Registration No. 333-244375, filed with the U.S. Securities and Exchange Commission (the “Commission”) on August 11, 2020, covering an aggregate of 1,073,046 shares of common stock, par value $0.0001, of Checkmate (“Common Stock”), issuable under the 2015 Stock Option and Grant Plan (the “2015 Plan”), an aggregate of 3,205,430 shares of Common Stock, reserved for issuance under the 2020 Stock Option and Incentive Plan (the “2020 Plan”), an aggregate of 729,575 shares of Common Stock available for issuance under the 2015 Plan, an aggregate of 267,119 shares of Common Stock issuable under the 2020 Employee Stock Purchase Plan (the “ESPP”);

Registration No. 333-254829, filed with the Commission on March 29, 2021, covering an aggregate of 862,416 shares of Common Stock, issuable under the 2020 Plan; and

Registration No. 333-263963, filed with the Commission on March 29, 2022, covering an aggregate of 865,223 shares of Common Stock, issuable under the 2020 Plan.

 

On May 31, 2022, pursuant to that certain Agreement and Plan of Merger, dated as of April 18, 2022 (the “Merger Agreement”), by and among Checkmate, Regeneron Pharmaceuticals, Inc., a New York corporation (“Regeneron”), and Scandinavian Acquisition Sub, Inc., a Delaware corporation and a wholly owned subsidiary of Regeneron (“Purchaser”), Purchaser merged with and into Checkmate, with Checkmate surviving as a wholly owned subsidiary of Regeneron.

 

As a result of the transactions contemplated in the Merger Agreement, Checkmate has terminated all offerings of its securities pursuant to the above-referenced Registration Statements.
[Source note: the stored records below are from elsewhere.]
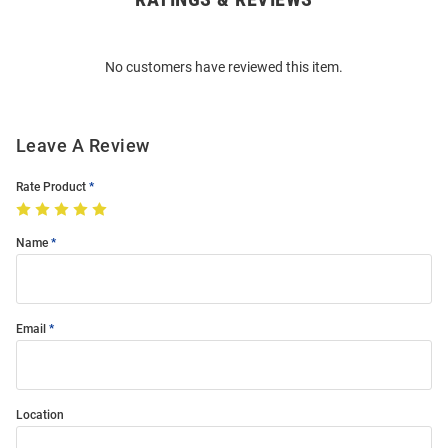
Bulk
Order
No customers have reviewed this item.
Modal
Leave A Review
Rate Product
Name
Email
Location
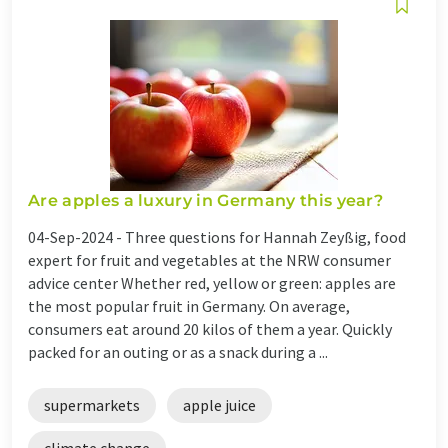
Are apples a luxury in Germany this year?
04-Sep-2024 -
Three questions for Hannah Zeyßig, food
expert for fruit and vegetables at the NRW consumer
advice center Whether red, yellow or green: apples are
the most popular fruit in Germany. On average,
consumers eat around 20 kilos of them a year. Quickly
packed for an outing or as a snack during a ...
supermarkets
apple juice
climate change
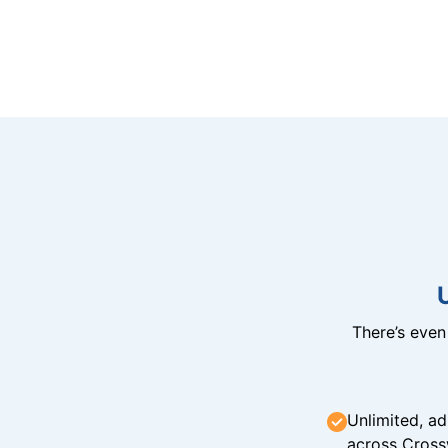
There’s eve
Unlimited, ad
across Cross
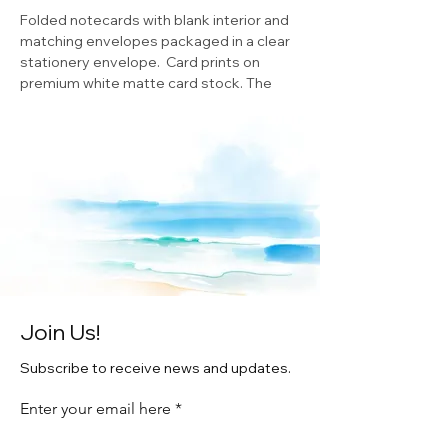
Folded notecards with blank interior and
matching envelopes packaged in a clear
stationery envelope. Card prints on
premium white matte card stock. The
notecards measure 5.5” x 4.25”.
Original watercolor by Artist Cheryl
Zapata ©
Join Us!
Subscribe to receive news and updates.
Enter your email here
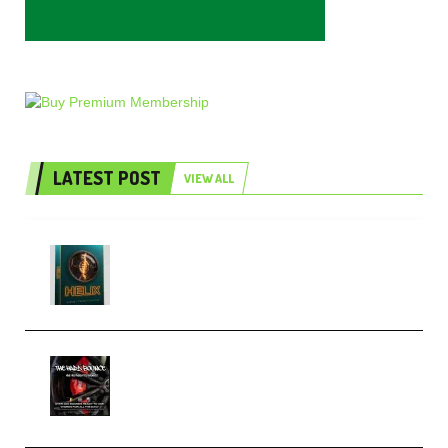
LATEST POST
VIEW ALL
Freak Audio Helix Serum 2
Presets TUTORiAL (Premium)
THNDERZ The Hard Bounce
Sample Pack and Preset Pack
(Premium)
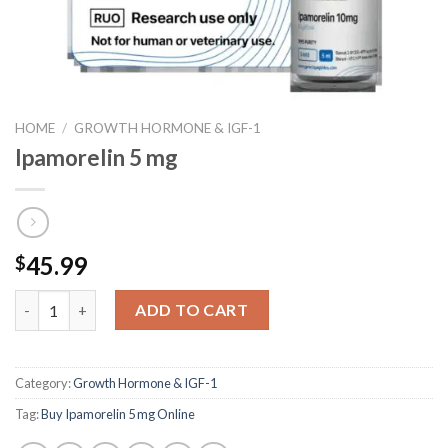
HOME
/
GROWTH HORMONE & IGF-1
Ipamorelin 5 mg
45.99
$
Ipamorelin 5 mg quantity
ADD TO CART
Category:
Growth Hormone & IGF-1
Tag:
Buy Ipamorelin 5 mg Online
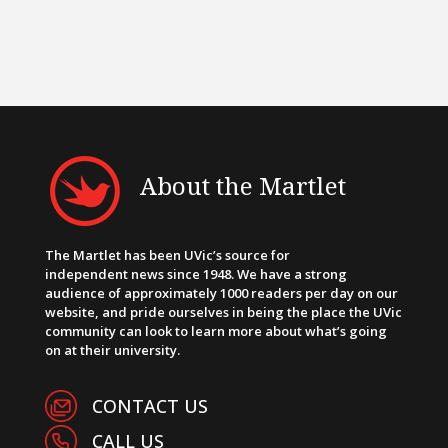
About the Martlet
The Martlet has been UVic’s source for
independent news since 1948. We have a strong
audience of approximately 1000 readers per day on our
website, and pride ourselves in being the place the UVic
community can look to learn more about what’s going
on at their university.
CONTACT US
CALL US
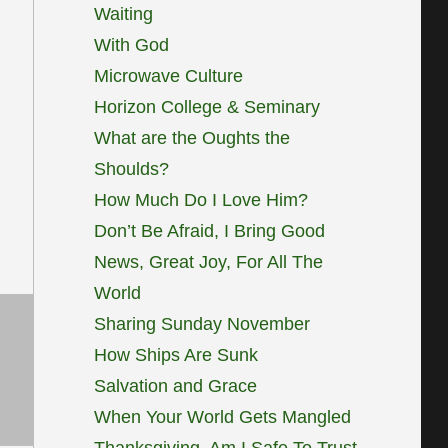
Waiting
With God
Microwave Culture
Horizon College & Seminary
What are the Oughts the
Shoulds?
How Much Do I Love Him?
Don’t Be Afraid, I Bring Good
News, Great Joy, For All The
World
Sharing Sunday November
How Ships Are Sunk
Salvation and Grace
When Your World Gets Mangled
Thanksgiving, Am I Safe To Trust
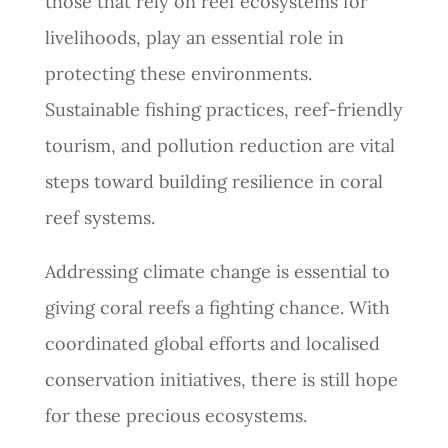
those that rely on reef ecosystems for
livelihoods, play an essential role in
protecting these environments.
Sustainable fishing practices, reef-friendly
tourism, and pollution reduction are vital
steps toward building resilience in coral
reef systems.
Addressing climate change is essential to
giving coral reefs a fighting chance. With
coordinated global efforts and localised
conservation initiatives, there is still hope
for these precious ecosystems.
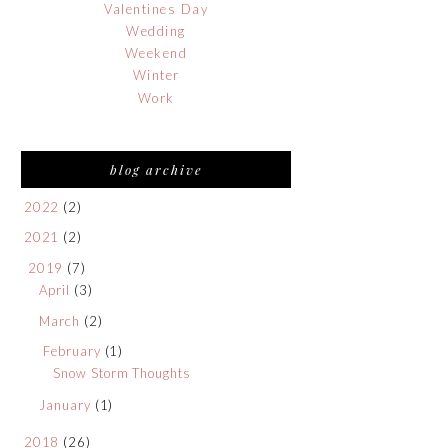
Valentines Day
Wedding
Weekend
Winter
Work
blog archive
2022
(2)
2021
(2)
2019
(7)
April
(3)
March
(2)
February
(1)
Snow Storm Thoughts
January
(1)
2018
(26)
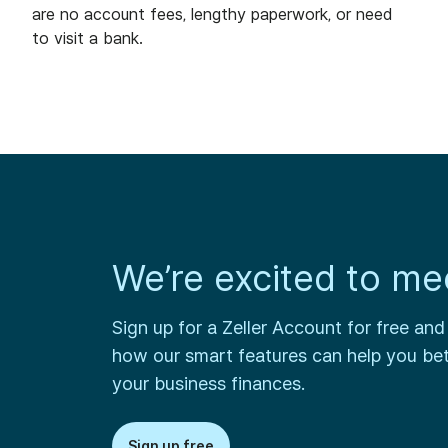
are no account fees, lengthy paperwork, or need
to visit a bank.
We’re excited to me
Sign up for a Zeller Account for free and
how our smart features can help you be
your business finances.
Sign up free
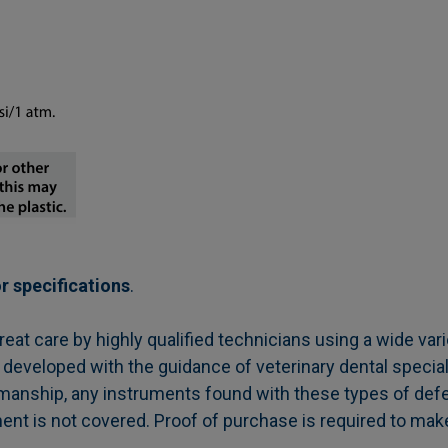
r specifications
.
t care by highly qualified technicians using a wide vari
 developed with the guidance of veterinary dental special
manship, any instruments found with these types of defe
ment is not covered. Proof of purchase is required to mak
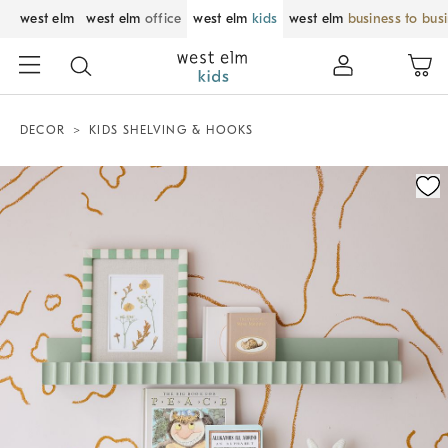
west elm
west elm
office
west elm
kids
west elm
business to bus
DECOR
KIDS SHELVING & HOOKS
Zoomable product image with magnification control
Checkmate, by filing these Post-Effective Amendments, hereby terminates the effectiveness of the Registration Statements and removes from registration any and all securities registered but unsold under the Registration Statements as of the date hereof. The Registration Statements are hereby amended, as appropriate, to reflect the deregistration of such securities.

 

 

 

 

SIGNATURES

 

Pursuant to the requirements of the Securities Act of 1933, as amended (the “Securities Act”), the registrant certifies that it has reasonable grounds to believe that it meets all of the requirements for filing on Form S-8 and has duly caused these Post-Effective Amendments to be signed on its behalf by the undersigned, thereunto duly authorized, in the Town of Greenburgh, State of New York, on this day of May 31, 2022.*

 

  CHECKMATE PHARMACEUTICALS, INC.
     
  By: /s/ Nouhad Husseini
    Name:  Nouhad Husseini
    Title:    Managing Director

 

* Pursuant to Rule 478 under the Securities Act no other person is required to sign these Post-Effective Amendments.